» Work task:
Count every line that includes the string "telhados" in the entries that follow. Nothing besides the number is needed.
START Data for this exercise
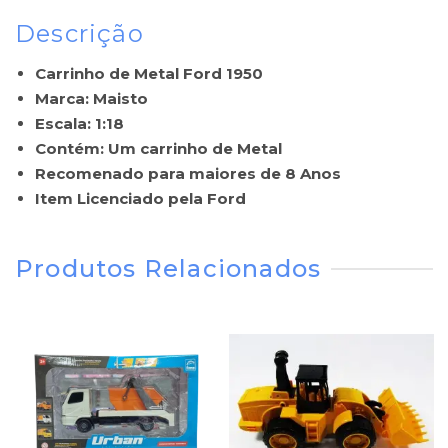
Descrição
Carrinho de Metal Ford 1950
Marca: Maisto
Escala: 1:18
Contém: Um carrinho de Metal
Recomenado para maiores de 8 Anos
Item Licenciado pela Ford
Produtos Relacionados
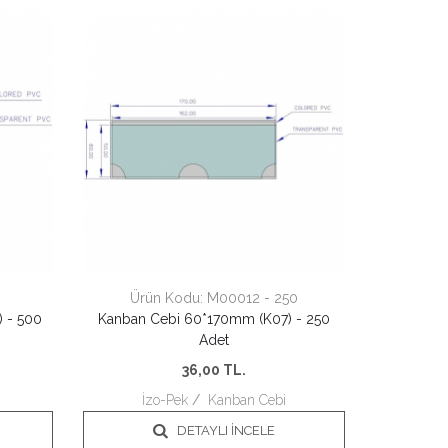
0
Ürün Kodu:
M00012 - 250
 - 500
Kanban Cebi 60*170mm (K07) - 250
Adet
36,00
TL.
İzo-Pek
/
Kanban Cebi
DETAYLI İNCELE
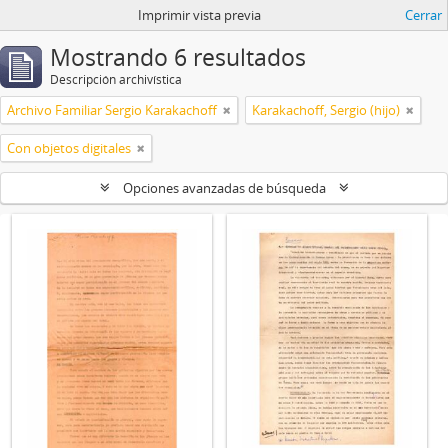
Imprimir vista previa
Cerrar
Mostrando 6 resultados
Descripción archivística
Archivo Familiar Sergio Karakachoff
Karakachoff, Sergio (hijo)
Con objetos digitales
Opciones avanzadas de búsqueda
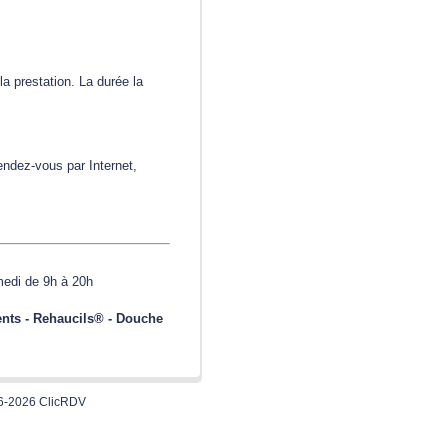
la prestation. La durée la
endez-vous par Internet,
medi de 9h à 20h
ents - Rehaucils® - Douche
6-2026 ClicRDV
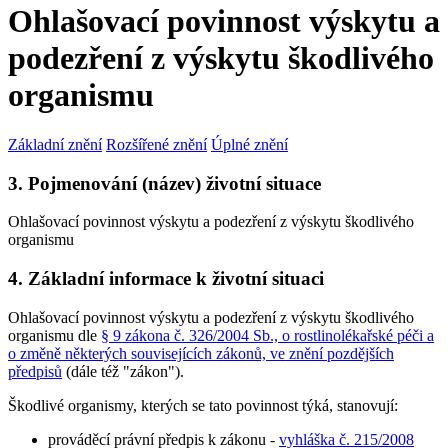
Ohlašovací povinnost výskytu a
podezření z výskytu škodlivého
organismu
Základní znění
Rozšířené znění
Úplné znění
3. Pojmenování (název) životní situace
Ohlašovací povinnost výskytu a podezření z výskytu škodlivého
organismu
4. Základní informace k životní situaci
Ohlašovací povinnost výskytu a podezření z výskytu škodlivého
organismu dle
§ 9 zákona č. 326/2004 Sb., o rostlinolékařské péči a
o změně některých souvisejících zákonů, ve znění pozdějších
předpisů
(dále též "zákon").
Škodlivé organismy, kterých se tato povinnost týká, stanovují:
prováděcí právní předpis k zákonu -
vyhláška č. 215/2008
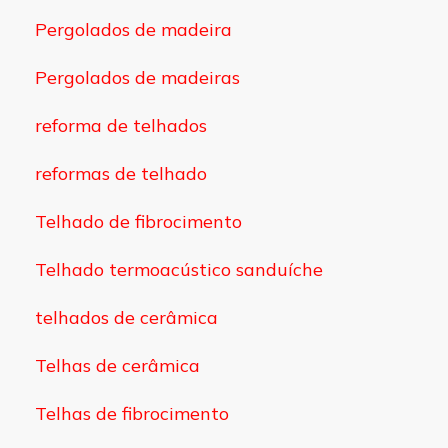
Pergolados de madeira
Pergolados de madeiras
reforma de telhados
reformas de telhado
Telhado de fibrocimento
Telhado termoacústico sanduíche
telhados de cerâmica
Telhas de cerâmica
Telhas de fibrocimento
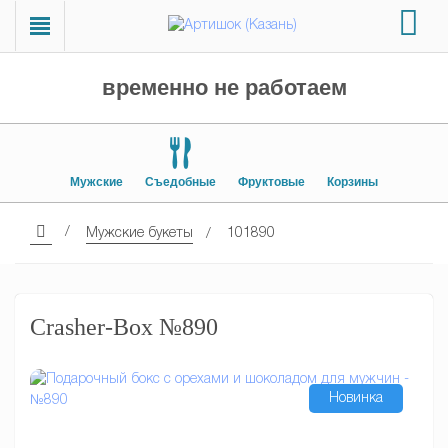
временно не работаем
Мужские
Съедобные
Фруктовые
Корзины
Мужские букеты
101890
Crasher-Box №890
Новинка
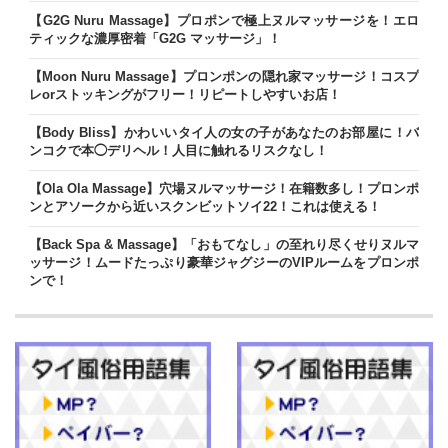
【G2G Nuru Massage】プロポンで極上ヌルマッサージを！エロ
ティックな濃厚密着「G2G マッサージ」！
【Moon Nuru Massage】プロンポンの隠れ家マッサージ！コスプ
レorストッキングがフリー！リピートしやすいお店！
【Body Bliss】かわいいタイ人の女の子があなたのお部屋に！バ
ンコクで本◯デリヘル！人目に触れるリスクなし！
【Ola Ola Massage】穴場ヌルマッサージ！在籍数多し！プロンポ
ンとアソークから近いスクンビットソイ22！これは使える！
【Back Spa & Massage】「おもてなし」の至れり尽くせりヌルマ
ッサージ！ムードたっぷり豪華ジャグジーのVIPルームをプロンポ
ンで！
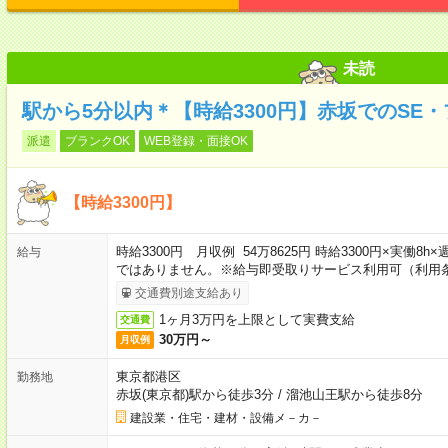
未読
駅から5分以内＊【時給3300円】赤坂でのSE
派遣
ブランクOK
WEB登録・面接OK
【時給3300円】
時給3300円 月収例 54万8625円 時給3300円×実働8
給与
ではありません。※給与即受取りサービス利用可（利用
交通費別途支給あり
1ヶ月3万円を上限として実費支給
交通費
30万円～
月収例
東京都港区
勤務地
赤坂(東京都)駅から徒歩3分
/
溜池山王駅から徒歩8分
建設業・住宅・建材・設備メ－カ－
END Data for this exercise
» Your solution:
2